Recorded data:

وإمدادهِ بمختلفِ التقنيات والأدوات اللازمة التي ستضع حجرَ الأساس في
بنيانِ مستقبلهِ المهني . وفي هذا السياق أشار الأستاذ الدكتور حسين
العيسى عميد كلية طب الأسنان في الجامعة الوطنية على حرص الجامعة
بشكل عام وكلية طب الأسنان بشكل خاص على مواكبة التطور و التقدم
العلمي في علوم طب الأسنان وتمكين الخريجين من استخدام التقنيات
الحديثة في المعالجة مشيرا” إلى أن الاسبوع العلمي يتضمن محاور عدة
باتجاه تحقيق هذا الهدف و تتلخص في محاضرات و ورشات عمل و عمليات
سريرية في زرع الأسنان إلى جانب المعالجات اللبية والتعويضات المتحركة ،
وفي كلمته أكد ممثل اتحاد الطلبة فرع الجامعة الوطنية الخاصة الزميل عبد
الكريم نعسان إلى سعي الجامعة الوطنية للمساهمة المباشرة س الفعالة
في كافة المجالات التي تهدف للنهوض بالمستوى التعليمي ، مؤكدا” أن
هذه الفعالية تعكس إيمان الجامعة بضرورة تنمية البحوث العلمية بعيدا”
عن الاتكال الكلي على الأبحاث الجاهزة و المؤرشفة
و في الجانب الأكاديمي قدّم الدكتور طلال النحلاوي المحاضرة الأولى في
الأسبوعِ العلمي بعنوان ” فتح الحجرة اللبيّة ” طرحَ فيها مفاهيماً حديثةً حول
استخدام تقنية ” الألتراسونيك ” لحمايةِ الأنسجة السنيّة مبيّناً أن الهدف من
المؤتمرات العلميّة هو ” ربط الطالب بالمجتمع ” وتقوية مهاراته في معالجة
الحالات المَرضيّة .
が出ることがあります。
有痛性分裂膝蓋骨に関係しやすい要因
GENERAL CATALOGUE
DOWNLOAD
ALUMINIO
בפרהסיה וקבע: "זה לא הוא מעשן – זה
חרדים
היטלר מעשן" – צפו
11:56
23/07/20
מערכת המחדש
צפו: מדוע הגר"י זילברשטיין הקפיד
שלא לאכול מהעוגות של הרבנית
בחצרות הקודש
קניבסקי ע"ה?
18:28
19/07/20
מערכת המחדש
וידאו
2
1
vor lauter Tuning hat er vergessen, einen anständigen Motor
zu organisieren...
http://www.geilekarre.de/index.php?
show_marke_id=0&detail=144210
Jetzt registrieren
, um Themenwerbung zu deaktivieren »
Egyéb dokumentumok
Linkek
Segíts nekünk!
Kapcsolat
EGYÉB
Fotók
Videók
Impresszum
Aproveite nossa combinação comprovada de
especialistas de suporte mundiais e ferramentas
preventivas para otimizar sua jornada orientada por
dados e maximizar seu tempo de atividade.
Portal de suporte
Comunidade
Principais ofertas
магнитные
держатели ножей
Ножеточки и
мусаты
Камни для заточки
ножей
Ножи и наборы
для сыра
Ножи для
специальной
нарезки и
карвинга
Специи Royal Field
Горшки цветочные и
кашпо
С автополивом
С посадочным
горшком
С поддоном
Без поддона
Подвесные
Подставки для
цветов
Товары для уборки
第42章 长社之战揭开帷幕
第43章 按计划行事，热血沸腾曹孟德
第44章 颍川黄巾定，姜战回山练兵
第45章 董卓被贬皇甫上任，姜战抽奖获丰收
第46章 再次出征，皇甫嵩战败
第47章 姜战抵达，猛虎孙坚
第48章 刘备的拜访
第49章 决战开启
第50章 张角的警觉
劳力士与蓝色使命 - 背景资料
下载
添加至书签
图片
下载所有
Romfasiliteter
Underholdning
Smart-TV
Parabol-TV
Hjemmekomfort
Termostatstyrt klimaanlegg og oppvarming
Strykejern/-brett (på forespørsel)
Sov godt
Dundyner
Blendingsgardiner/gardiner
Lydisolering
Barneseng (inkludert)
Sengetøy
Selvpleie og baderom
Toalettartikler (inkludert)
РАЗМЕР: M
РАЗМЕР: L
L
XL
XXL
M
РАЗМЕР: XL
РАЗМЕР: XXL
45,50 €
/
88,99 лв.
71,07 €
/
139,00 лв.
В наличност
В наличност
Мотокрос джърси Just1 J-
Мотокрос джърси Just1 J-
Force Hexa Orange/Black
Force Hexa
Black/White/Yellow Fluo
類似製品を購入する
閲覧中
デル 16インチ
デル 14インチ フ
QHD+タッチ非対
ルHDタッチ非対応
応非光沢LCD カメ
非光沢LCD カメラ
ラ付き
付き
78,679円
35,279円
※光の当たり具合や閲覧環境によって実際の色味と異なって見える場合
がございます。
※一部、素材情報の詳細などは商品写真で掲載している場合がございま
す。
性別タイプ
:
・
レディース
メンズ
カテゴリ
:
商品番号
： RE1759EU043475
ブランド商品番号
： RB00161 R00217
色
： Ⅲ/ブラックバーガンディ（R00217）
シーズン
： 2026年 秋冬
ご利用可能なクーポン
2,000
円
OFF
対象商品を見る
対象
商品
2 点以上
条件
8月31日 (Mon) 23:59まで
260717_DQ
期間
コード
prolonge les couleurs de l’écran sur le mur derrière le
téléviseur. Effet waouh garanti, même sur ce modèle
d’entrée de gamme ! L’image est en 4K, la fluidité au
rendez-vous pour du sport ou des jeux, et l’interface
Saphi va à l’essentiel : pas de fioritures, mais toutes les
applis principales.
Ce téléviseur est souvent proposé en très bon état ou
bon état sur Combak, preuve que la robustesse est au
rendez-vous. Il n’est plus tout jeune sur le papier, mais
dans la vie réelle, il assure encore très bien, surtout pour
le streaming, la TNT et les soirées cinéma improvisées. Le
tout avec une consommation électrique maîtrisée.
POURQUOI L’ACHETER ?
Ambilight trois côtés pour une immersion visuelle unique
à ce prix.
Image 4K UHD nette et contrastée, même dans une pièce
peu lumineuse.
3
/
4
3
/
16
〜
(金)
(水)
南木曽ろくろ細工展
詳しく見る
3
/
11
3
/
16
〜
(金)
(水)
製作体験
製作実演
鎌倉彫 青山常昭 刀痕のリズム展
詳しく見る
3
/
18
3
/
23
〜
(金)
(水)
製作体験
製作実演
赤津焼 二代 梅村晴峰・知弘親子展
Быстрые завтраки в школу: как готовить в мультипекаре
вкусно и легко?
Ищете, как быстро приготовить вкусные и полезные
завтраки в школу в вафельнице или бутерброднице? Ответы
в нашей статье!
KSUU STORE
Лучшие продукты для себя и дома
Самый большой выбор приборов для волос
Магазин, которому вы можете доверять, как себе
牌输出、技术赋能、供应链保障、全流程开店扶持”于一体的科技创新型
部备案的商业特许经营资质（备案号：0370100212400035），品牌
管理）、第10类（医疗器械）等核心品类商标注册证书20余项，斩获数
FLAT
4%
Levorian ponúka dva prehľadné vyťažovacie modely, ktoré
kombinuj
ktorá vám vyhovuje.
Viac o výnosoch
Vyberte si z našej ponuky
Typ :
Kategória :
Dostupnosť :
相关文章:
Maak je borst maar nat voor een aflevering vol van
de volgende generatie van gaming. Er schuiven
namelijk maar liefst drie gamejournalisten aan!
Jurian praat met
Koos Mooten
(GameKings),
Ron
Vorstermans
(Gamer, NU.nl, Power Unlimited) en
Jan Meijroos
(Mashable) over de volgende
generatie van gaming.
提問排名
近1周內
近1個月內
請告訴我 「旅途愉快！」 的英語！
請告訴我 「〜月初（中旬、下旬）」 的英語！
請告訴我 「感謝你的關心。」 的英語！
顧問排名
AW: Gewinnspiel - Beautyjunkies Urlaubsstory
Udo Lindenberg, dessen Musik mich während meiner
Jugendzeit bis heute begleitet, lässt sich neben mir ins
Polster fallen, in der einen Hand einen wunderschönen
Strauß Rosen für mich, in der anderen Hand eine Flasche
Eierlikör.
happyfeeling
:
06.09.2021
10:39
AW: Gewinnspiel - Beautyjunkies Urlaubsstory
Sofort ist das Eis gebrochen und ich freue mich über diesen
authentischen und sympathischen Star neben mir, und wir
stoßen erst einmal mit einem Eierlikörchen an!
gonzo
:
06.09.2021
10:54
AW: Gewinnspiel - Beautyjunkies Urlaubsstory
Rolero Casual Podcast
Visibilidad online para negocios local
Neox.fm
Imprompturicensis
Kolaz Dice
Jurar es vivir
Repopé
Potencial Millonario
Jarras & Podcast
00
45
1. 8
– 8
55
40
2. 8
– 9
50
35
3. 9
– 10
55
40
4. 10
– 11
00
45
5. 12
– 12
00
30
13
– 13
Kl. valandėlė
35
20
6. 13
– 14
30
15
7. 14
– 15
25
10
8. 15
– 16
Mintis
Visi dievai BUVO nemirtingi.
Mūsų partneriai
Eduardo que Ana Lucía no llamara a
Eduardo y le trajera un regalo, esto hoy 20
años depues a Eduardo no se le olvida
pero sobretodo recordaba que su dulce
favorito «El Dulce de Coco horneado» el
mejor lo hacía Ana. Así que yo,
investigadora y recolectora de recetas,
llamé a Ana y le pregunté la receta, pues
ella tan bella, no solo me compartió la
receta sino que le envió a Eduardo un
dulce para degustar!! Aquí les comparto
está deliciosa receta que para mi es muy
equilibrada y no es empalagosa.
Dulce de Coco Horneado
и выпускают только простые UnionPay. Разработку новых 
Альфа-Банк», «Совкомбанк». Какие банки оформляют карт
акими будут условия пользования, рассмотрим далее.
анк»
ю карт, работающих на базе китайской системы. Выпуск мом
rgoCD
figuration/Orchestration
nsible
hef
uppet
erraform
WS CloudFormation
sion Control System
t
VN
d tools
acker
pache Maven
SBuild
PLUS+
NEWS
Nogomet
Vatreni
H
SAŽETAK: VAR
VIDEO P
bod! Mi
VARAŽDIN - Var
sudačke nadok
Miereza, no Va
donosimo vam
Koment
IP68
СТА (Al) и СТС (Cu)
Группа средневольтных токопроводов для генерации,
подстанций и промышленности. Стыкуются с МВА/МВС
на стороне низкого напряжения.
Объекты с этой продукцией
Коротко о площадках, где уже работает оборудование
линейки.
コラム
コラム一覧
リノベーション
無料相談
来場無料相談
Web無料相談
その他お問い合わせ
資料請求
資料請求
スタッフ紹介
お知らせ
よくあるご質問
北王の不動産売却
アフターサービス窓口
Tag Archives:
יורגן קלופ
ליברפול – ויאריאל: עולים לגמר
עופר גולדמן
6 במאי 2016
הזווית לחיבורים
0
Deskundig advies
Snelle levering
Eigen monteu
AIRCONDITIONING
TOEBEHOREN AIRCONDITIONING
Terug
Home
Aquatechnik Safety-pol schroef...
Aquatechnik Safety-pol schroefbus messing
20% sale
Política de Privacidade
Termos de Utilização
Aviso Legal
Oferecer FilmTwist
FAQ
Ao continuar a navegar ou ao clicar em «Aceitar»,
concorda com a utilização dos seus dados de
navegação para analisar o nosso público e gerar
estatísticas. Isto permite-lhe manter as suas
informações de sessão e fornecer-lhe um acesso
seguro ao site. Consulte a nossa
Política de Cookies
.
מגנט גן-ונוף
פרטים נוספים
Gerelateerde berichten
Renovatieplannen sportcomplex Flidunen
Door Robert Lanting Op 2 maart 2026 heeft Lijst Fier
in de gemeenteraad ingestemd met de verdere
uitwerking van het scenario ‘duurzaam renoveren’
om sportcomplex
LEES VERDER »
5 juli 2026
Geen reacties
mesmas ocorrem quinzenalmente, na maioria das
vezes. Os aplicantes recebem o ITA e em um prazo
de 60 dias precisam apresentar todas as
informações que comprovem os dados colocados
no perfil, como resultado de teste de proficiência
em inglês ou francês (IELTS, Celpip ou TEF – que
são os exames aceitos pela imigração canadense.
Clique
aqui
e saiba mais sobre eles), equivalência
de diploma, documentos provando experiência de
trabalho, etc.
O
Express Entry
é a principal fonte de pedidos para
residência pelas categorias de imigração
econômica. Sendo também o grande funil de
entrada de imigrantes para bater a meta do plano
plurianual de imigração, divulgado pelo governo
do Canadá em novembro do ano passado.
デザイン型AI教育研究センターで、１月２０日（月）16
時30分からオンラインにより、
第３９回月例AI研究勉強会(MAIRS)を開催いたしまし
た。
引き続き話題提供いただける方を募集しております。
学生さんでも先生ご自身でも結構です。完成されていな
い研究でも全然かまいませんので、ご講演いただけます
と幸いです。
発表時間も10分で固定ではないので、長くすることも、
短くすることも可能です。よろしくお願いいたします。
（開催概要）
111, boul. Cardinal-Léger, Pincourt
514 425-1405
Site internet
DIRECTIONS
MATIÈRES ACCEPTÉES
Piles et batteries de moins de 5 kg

▶ [Work instruction]: Take the lines above from the first through the one containing "عن الاتكال الكلي" and reproduce them exactly; include nothing else.

▶ [Exercise result]:
وإمدادهِ بمختلفِ التقنيات والأدوات اللازمة التي ستضع حجرَ الأساس في
بنيانِ مستقبلهِ المهني . وفي هذا السياق أشار الأستاذ الدكتور حسين
العيسى عميد كلية طب الأسنان في الجامعة الوطنية على حرص الجامعة
بشكل عام وكلية طب الأسنان بشكل خاص على مواكبة التطور و التقدم
العلمي في علوم طب الأسنان وتمكين الخريجين من استخدام التقنيات
الحديثة في المعالجة مشيرا” إلى أن الاسبوع العلمي يتضمن محاور عدة
باتجاه تحقيق هذا الهدف و تتلخص في محاضرات و ورشات عمل و عمليات
سريرية في زرع الأسنان إلى جانب المعالجات اللبية والتعويضات المتحركة ،
وفي كلمته أكد ممثل اتحاد الطلبة فرع الجامعة الوطنية الخاصة الزميل عبد
الكريم نعسان إلى سعي الجامعة الوطنية للمساهمة المباشرة س الفعالة
في كافة المجالات التي تهدف للنهوض بالمستوى التعليمي ، مؤكدا” أن
هذه الفعالية تعكس إيمان الجامعة بضرورة تنمية البحوث العلمية بعيدا”
عن الاتكال الكلي على الأبحاث الجاهزة و المؤرشفة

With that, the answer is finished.